» Exercise objective: Scan the material below and copy every line holding the word "năng".

» Provided information:
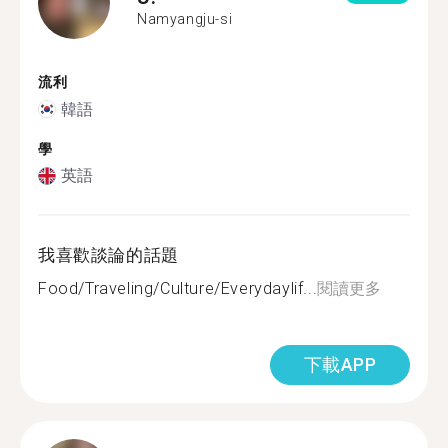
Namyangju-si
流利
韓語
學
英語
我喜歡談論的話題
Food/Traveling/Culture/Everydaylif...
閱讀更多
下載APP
---
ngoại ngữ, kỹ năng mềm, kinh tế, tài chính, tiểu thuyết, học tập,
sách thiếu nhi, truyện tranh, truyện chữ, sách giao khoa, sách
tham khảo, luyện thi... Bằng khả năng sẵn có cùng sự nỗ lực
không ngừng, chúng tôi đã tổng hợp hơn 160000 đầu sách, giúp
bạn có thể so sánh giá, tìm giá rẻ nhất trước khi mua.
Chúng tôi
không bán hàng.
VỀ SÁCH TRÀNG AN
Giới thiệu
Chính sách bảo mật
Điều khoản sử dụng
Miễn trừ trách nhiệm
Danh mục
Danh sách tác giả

» Output:
ngoại ngữ, kỹ năng mềm, kinh tế, tài chính, tiểu thuyết, học tập,
tham khảo, luyện thi... Bằng khả năng sẵn có cùng sự nỗ lực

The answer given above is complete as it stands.